The Board of Education of the City of Chicago, alongside a variety of local organizations and gun control advocates filed an amicus brief in support of the respondents. The brief begins by recalling the children’s rhyme -- “Sticks and stones may break my bones, but words can never hurt me” -- which shows how the right to bear arms is fundamentally different from freedom of speech, because guns are lethal. Since the Second Amendment is meant to protect the power of the states by ensuring that state militias could not be disarmed, it would make no sense to apply this right against the state governments. The brief also argues, using the same precedent from Palko v. Connecticut as the ACLU, that in order to prove that the right to bear arms applies under the 14th Amendment, you must prove that the prohibition of a particular weapon constitutes the denial of liberty and freedom. Lastly, the brief asserts that since states still retain policing powers to preserve order and safety, the states should be able to regulate firearms.

The court was ultimately decided in favor of the petitioner in a 5-4 decision, with 4 Justices siding with Justice Alito’s majority, and Justice Thomas providing the critical vote in his own concurring opinion, which provided a different rationale behind incorporation. Justice Alito’s wrote the majority opinion, where he demonstrated how the right to bear arms is “deeply rooted” in US history and how it has cultural, legal, and implicit connections to the right to self-defense. For Justice Alito, the right to bear arms constitutes a fundamental right needed for the maintenance of liberty and a free society. Scalia’s concurring opinion agreed with Alito’s decision and rationale, but it focused primarily on the value of the originalist doctrine, which he defended as the best way to prevent judicial activism run amok. For Justice Thomas, the privileges and immunities clause was the best way to incorporate the Second Amendment, echoing the .

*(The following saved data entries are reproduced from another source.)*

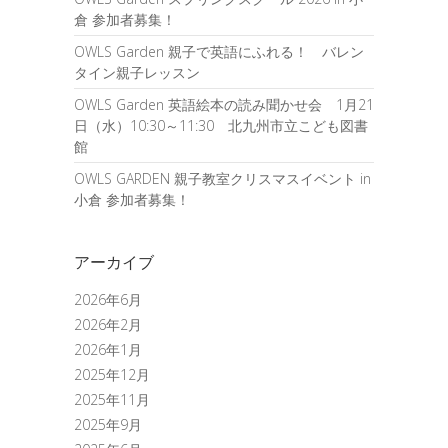
倉 参加者募集！
OWLS Garden 親子で英語にふれる！ バレン
タイン親子レッスン
OWLS Garden 英語絵本の読み聞かせ会 1月21
日（水）10:30～11:30 北九州市立こども図書
館
OWLS GARDEN 親子教室クリスマスイベント in
小倉 参加者募集！
アーカイブ
2026年6月
2026年2月
2026年1月
2025年12月
2025年11月
2025年9月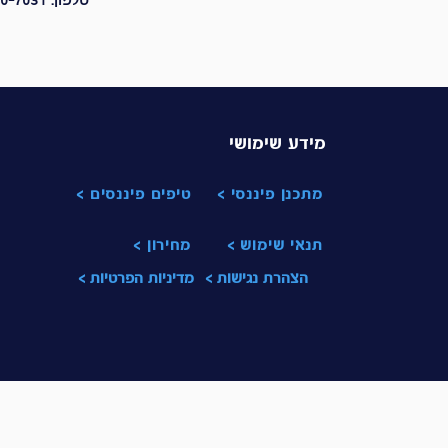
טלפון:
0-7031
מידע שימושי
מתכנן פיננסי >
טיפים פיננסים >
תנאי שימוש >
מחירון >
< הצהרת נגישות
< מדיניות הפרטיות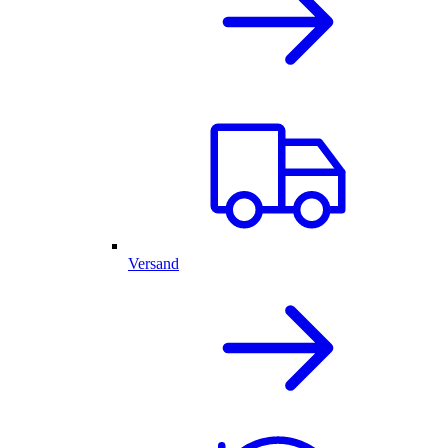
Versand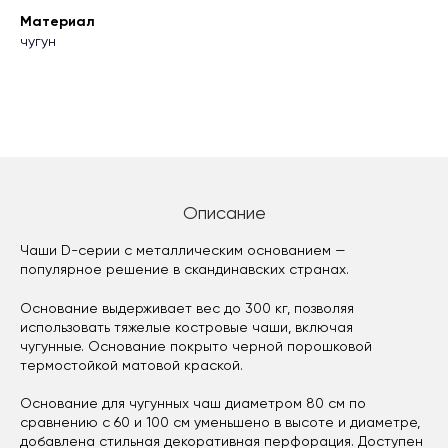
Материал
чугун
Описание
Чаши D-серии с металлическим основанием —
популярное решение в скандинавских странах.
Основание выдерживает вес до 300 кг, позволяя
использовать тяжелые костровые чаши, включая
чугунные. Основание покрыто черной порошковой
термостойкой матовой краской.
Основание для чугунных чаш диаметром 80 см по
сравнению с 60 и 100 см уменьшено в высоте и диаметре,
добавлена стильная декоративная перфорация. Доступен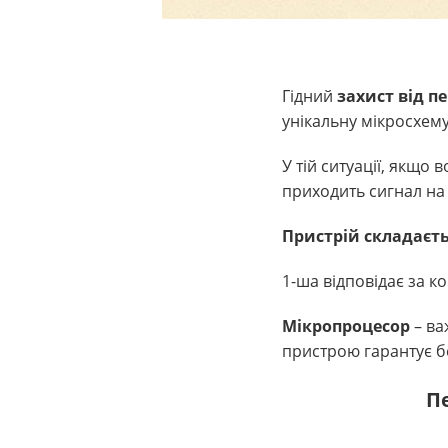
Гідний
захист від п
унікальну мікросхему
У тій ситуації, якщо
приходить сигнал на
Пристрій складаєть
1-ша відповідає за к
Мікропроцесор
– в
пристрою гарантує б
П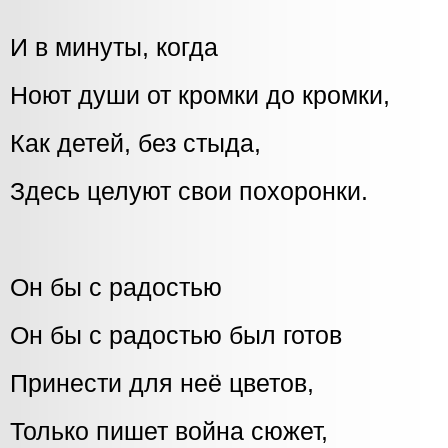
И в минуты, когда
Ноют души от кромки до кромки,
Как детей, без стыда,
Здесь целуют свои похоронки.
Он бы с радостью
Он бы с радостью был готов
Принести для неё цветов,
Только пишет война сюжет,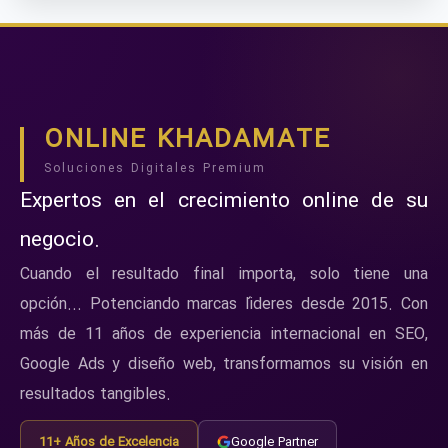
ONLINE KHADAMATE
Soluciones Digitales Premium
Expertos en el crecimiento online de su
negocio.
Cuando el resultado final importa, solo tiene una
opción... Potenciando marcas líderes desde 2015. Con
más de 11 años de experiencia internacional en SEO,
Google Ads y diseño web, transformamos su visión en
resultados tangibles.
11+ Años de Excelencia
Google Partner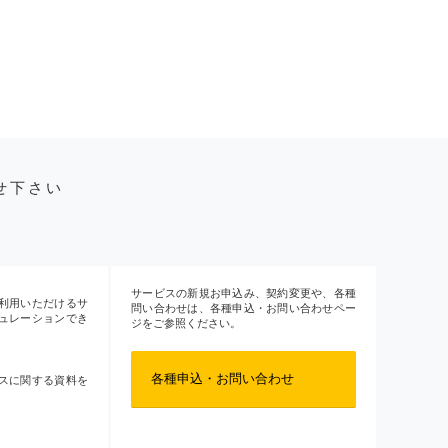
せ下さい
サービスの新規お申込み、契約変更や、各種
利用いただけるサ
問い合わせは、各種申込・お問い合わせペー
ュレーションでき
ジをご参照ください。
各種申込・お問い合わせ
スに関する資料を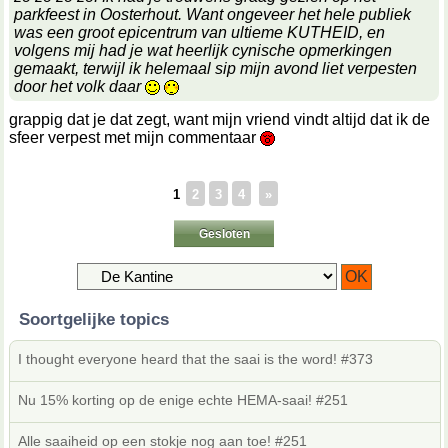
parkfeest in Oosterhout. Want ongeveer het hele publiek
was een groot epicentrum van ultieme KUTHEID, en
volgens mij had je wat heerlijk cynische opmerkingen
gemaakt, terwijl ik helemaal sip mijn avond liet verpesten
door het volk daar
grappig dat je dat zegt, want mijn vriend vindt altijd dat ik de
sfeer verpest met mijn commentaar
1
2
3
4
»
Gesloten
Soortgelijke topics
I thought everyone heard that the saai is the word! #373
Nu 15% korting op de enige echte HEMA-saai! #251
Alle saaiheid op een stokje nog aan toe! #251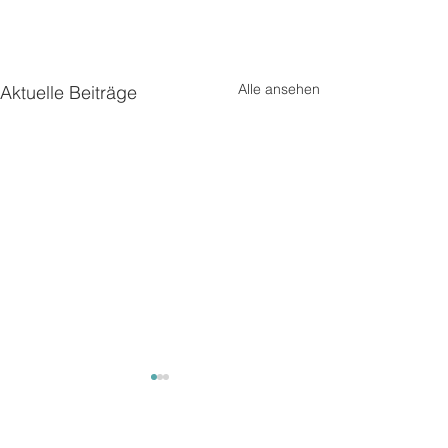
Alle ansehen
Aktuelle Beiträge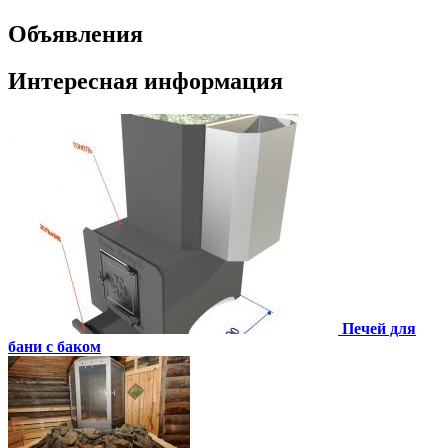
Объявления
Интересная информация
Печей для
бани с баком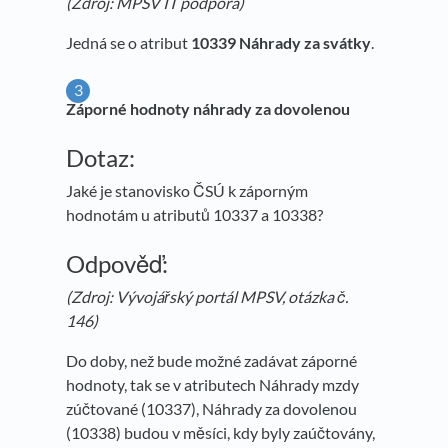
(Zdroj: MPSV IT podpora)
Jedná se o atribut
10339 Náhrady za svátky
.
Záporné hodnoty náhrady za dovolenou
Dotaz:
Jaké je stanovisko ČSÚ k záporným
hodnotám u atributů 10337 a 10338?
Odpověď:
(Zdroj: Vývojářský portál MPSV, otázka č.
146)
Do doby, než bude možné zadávat záporné
hodnoty, tak se v atributech Náhrady mzdy
zúčtované (10337), Náhrady za dovolenou
(10338) budou v měsíci, kdy byly zaúčtovány,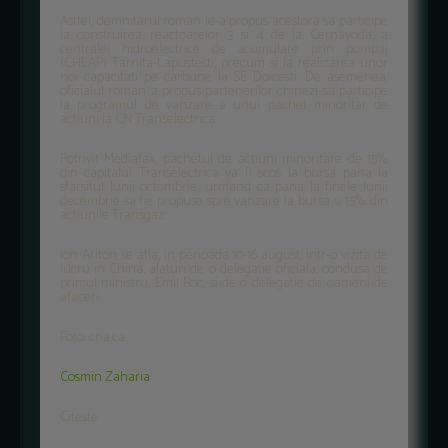
Astfel, demnitarul roman le-a propus acestora sa participe
la construirea reactoarelor 3 si 4 de la Cernavoda, a
centralei hidroelectrice de acumulare prin pompaj
(CHEAP) Tarnita-Lapustesti, precum si la realizarea unor
noi capacitati pe carbune la SE Doicesti. De asemenea,
oficialul roman a propus partenerilor chinezi sa participe
la programul de vanzare a unui pachet minoritar de
actiuni la CN Transelectrica.
Potrivit Mediafax, pachetul de actiuni minoritare de 15%
din capitalul Transelectrica va fi scos la bursa pana la
sfarsitul lunii octombrie, urmand ca pana la finele lunii
decembrie sa fie propuse spre vanzare la bursa si 15% din
actiunile Transgaz.
Ion Ariton se afla, in perioada 10-16 august, intr-o vizita de
lucru in China, alaturi de o delegatie oficiala, condusa de
primul ministru, Emil Boc, si de o delegatie de oameni de
afaceri.
Foto: cna.ca
Cosmin Zaharia
Citeste:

Justice Stevens, in his dissenting opinion, that the originalist analysis in D.C. v. Heller lacked the nuance capable to harmonize present developments, Court precedent, and sound judgement; he claims that the originalist interpretation is just as subjective as the living document approach because it allows Justices to cherry pick historical evidence. Stevens argues that the main question of the case was whether or not the prohibition of a particular weapon constituted a violation of one’s fundamental rights. Stevens also argues that following the majority opinion would be disastrous for communities across America. Justice Breyer wrote another dissenting opinion in which he argues that it has nothing says that the right to a particular handgun is key to the right to self-defense. He also goes against the Heller precedent by arguing how the Second Amendment was concerned with militias and not the individual right to bear arms.